I need the lines below from the one with "Javalambre. Todos los derechos reservados." down to the one with "と、東北地方の民家・町並み研究で出会った事例を見" reproduced exactly, both ends included, and nothing else.

* STUDY MATERIAL:
[Start of Attachment]

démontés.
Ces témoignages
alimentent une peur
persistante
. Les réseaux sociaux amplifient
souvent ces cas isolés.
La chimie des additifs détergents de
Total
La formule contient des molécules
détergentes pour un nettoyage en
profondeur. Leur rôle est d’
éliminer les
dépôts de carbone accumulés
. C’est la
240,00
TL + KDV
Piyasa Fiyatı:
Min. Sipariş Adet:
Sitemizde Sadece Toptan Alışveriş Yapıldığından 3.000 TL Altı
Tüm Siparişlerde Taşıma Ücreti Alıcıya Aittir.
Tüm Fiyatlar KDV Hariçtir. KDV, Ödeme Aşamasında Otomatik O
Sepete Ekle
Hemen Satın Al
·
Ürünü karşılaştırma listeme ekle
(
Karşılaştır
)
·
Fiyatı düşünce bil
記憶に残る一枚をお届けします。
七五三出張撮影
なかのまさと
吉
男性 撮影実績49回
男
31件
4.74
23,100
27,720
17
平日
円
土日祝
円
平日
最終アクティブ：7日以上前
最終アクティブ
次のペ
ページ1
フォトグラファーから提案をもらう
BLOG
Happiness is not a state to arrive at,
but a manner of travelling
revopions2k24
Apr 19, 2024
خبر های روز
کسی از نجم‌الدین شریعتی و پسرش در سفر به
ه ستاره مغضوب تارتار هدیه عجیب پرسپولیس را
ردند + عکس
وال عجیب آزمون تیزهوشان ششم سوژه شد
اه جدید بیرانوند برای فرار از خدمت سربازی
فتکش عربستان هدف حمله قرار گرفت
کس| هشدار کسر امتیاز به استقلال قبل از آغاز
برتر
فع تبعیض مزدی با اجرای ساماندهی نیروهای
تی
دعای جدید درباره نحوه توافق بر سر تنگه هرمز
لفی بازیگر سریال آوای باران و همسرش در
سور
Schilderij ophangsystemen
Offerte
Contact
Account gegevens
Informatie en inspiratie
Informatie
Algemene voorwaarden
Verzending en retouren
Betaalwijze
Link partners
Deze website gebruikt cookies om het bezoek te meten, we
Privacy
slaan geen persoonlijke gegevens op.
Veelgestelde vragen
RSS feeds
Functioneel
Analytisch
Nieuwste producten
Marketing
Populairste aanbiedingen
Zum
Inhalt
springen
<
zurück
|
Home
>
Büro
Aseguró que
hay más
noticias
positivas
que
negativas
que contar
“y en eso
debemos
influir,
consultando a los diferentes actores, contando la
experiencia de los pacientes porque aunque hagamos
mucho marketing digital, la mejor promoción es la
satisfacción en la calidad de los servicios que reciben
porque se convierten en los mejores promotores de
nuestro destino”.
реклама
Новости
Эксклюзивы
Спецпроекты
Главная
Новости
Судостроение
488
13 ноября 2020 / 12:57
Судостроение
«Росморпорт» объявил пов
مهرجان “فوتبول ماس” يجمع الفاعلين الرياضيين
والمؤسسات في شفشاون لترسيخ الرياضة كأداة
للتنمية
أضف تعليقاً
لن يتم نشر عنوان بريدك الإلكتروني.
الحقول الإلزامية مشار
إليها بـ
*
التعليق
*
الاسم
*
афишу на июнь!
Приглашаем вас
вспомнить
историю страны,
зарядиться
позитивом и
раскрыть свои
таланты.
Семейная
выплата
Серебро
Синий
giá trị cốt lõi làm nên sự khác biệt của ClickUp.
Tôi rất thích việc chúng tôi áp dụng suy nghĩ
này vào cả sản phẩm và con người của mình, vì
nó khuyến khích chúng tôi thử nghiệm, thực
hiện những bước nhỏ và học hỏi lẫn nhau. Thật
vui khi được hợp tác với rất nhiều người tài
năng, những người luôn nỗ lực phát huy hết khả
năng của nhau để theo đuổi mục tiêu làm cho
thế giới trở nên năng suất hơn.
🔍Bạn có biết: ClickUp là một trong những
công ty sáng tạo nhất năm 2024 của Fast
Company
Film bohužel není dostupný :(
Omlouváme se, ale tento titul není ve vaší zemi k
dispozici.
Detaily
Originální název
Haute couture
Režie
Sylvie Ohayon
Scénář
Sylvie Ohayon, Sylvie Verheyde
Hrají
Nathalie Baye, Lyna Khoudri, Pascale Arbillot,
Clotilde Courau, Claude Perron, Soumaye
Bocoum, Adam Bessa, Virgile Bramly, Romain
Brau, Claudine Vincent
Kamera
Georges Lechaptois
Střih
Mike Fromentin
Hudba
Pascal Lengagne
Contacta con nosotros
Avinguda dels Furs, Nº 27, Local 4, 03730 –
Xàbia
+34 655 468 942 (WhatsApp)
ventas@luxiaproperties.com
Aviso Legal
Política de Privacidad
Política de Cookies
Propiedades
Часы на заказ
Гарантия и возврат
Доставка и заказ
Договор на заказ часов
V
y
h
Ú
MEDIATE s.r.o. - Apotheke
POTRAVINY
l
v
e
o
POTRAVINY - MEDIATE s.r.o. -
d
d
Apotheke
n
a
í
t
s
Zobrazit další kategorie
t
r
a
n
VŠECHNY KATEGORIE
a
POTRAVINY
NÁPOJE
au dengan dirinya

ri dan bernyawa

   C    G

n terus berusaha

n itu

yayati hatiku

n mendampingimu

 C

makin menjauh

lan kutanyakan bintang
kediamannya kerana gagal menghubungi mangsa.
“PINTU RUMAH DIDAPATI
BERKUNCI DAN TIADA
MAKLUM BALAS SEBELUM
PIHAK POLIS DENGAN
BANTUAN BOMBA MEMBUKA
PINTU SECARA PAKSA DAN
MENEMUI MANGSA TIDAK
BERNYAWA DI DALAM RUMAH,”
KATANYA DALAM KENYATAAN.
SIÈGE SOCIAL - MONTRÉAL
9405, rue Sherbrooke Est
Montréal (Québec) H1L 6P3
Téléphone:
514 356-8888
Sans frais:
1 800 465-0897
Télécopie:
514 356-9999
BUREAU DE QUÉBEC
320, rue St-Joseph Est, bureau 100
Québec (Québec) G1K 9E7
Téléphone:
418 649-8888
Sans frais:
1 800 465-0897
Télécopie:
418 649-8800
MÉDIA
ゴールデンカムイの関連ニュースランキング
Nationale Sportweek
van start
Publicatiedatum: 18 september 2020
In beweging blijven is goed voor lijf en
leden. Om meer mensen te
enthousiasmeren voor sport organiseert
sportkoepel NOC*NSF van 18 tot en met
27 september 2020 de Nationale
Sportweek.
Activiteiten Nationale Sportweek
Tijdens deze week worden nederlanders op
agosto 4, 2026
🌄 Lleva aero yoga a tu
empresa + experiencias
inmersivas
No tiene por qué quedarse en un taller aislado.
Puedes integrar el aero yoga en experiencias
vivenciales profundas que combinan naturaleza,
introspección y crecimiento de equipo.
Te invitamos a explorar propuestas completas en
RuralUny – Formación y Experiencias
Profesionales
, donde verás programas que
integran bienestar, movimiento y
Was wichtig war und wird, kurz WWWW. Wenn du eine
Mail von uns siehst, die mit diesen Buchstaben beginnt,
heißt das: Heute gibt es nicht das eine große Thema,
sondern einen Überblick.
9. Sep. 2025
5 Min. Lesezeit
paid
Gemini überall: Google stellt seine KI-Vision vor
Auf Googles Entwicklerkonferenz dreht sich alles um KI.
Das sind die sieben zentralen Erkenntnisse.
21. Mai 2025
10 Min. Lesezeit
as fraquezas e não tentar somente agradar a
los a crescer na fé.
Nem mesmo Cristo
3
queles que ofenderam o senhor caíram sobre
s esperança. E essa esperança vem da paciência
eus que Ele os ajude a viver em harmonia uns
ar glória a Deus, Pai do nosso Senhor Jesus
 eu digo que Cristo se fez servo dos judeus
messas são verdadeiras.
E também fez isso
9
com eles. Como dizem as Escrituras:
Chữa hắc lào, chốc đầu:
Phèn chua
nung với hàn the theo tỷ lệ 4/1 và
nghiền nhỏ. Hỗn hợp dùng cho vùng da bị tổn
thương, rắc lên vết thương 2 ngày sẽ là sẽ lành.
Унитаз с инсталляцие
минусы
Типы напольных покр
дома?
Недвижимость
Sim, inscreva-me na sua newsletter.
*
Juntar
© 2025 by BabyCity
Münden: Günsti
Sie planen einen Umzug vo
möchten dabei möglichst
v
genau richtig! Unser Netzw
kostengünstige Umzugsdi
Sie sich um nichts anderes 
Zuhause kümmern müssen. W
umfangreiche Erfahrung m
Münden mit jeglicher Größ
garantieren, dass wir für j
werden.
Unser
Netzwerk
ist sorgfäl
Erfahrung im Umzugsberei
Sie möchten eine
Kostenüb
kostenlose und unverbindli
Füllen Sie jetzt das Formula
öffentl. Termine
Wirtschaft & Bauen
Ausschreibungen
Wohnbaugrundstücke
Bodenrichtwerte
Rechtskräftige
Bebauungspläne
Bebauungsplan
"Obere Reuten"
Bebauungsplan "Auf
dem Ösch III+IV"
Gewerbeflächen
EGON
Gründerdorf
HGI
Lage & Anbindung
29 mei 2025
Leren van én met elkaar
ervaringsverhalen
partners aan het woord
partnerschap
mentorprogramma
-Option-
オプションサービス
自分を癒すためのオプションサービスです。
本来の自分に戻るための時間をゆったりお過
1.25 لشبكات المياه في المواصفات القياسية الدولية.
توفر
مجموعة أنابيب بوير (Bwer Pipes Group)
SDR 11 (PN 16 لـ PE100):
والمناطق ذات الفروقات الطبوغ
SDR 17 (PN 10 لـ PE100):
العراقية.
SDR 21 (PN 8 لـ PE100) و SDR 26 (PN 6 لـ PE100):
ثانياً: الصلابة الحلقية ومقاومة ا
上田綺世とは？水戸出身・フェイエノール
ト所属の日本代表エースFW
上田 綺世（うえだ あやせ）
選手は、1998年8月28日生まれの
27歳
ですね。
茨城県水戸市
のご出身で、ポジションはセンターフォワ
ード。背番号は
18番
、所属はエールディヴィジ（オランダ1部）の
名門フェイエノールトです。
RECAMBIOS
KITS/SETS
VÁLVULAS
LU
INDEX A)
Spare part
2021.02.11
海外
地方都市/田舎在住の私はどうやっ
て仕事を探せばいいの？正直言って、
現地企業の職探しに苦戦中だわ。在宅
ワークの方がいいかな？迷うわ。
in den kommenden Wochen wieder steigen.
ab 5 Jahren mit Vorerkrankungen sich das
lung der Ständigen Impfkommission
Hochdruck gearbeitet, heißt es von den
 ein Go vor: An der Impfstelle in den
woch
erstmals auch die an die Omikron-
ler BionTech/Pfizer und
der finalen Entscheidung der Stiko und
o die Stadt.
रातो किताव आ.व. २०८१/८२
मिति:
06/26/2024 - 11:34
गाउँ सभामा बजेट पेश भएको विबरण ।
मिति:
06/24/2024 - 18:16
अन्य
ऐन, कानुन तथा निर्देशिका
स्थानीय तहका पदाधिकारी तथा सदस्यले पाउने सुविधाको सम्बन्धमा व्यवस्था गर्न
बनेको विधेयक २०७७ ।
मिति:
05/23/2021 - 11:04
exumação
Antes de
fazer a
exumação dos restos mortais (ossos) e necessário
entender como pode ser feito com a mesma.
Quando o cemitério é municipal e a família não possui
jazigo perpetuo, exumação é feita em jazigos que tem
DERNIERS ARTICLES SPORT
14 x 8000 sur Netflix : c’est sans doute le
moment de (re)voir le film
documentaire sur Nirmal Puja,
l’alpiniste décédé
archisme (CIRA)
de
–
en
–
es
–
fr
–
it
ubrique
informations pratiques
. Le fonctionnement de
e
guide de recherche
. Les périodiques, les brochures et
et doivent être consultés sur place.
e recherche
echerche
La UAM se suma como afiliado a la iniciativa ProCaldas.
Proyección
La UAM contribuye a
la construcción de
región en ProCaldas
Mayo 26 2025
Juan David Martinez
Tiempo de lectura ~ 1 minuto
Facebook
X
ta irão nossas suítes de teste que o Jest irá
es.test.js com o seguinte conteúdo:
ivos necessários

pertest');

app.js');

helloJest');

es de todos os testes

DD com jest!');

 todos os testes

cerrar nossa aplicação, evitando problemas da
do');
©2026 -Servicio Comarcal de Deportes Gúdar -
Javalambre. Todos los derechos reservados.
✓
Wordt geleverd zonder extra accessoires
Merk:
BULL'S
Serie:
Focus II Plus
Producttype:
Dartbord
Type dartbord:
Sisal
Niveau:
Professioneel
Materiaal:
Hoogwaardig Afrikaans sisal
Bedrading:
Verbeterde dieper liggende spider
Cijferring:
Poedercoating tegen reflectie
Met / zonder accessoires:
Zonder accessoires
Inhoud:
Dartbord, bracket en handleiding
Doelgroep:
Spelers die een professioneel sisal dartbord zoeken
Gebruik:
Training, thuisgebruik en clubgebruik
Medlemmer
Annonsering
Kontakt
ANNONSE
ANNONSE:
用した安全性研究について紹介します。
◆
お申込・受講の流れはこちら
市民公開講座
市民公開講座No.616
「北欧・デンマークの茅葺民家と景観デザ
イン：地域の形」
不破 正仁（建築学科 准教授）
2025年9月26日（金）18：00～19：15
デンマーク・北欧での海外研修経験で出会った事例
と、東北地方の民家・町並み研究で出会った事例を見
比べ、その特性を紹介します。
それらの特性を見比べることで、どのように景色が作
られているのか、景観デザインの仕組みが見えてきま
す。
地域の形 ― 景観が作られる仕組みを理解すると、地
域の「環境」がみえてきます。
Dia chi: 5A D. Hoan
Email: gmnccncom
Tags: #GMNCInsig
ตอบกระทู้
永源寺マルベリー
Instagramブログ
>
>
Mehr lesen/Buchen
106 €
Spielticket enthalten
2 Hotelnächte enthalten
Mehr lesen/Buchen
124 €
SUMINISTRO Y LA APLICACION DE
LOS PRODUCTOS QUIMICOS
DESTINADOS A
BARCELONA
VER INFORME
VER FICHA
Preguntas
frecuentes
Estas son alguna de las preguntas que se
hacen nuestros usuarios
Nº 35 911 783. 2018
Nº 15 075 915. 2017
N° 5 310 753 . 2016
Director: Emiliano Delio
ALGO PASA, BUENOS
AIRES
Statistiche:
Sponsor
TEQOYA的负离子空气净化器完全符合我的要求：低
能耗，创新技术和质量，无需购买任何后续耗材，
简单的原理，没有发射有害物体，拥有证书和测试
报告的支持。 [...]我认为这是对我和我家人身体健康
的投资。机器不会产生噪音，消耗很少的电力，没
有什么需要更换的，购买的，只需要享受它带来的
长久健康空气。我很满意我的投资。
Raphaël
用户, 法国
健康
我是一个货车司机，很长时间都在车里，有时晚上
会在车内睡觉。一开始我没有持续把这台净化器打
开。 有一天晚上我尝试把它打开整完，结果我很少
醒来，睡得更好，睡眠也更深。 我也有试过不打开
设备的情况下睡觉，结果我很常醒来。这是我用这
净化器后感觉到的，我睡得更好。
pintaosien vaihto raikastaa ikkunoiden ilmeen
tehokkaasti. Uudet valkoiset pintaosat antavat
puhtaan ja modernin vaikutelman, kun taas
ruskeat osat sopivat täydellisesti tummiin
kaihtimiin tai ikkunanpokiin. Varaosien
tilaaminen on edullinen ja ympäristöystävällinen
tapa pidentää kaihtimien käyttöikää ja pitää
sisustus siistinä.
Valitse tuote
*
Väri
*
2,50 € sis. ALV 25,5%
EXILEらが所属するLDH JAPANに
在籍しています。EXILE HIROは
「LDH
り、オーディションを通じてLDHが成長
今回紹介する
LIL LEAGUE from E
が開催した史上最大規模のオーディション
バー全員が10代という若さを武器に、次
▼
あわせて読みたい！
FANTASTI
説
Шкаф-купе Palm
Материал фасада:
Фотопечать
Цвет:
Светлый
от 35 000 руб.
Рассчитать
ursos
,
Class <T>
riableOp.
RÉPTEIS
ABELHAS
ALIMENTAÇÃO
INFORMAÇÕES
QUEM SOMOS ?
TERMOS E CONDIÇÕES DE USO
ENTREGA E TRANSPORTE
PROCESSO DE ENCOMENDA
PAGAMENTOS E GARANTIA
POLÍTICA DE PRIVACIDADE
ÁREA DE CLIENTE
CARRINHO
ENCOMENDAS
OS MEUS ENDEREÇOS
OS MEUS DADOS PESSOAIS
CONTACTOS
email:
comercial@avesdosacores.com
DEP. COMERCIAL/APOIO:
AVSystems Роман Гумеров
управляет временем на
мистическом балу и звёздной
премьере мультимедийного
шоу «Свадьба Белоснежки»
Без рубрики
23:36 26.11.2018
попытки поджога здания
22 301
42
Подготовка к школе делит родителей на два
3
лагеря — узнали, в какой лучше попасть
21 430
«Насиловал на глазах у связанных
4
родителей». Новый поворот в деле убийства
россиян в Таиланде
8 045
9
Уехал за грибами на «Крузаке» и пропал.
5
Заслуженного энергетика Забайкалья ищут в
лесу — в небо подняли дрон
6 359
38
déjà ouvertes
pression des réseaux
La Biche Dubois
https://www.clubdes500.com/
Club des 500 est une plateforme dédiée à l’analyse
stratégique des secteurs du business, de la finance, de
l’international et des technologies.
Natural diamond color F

[End of Attachment]

* WRITTEN REPLY:
Javalambre. Todos los derechos reservados.
✓
Wordt geleverd zonder extra accessoires
Merk:
BULL'S
Serie:
Focus II Plus
Producttype:
Dartbord
Type dartbord:
Sisal
Niveau:
Professioneel
Materiaal:
Hoogwaardig Afrikaans sisal
Bedrading:
Verbeterde dieper liggende spider
Cijferring:
Poedercoating tegen reflectie
Met / zonder accessoires:
Zonder accessoires
Inhoud:
Dartbord, bracket en handleiding
Doelgroep:
Spelers die een professioneel sisal dartbord zoeken
Gebruik:
Training, thuisgebruik en clubgebruik
Medlemmer
Annonsering
Kontakt
ANNONSE
ANNONSE:
用した安全性研究について紹介します。
◆
お申込・受講の流れはこちら
市民公開講座
市民公開講座No.616
「北欧・デンマークの茅葺民家と景観デザ
イン：地域の形」
不破 正仁（建築学科 准教授）
2025年9月26日（金）18：00～19：15
デンマーク・北欧での海外研修経験で出会った事例
と、東北地方の民家・町並み研究で出会った事例を見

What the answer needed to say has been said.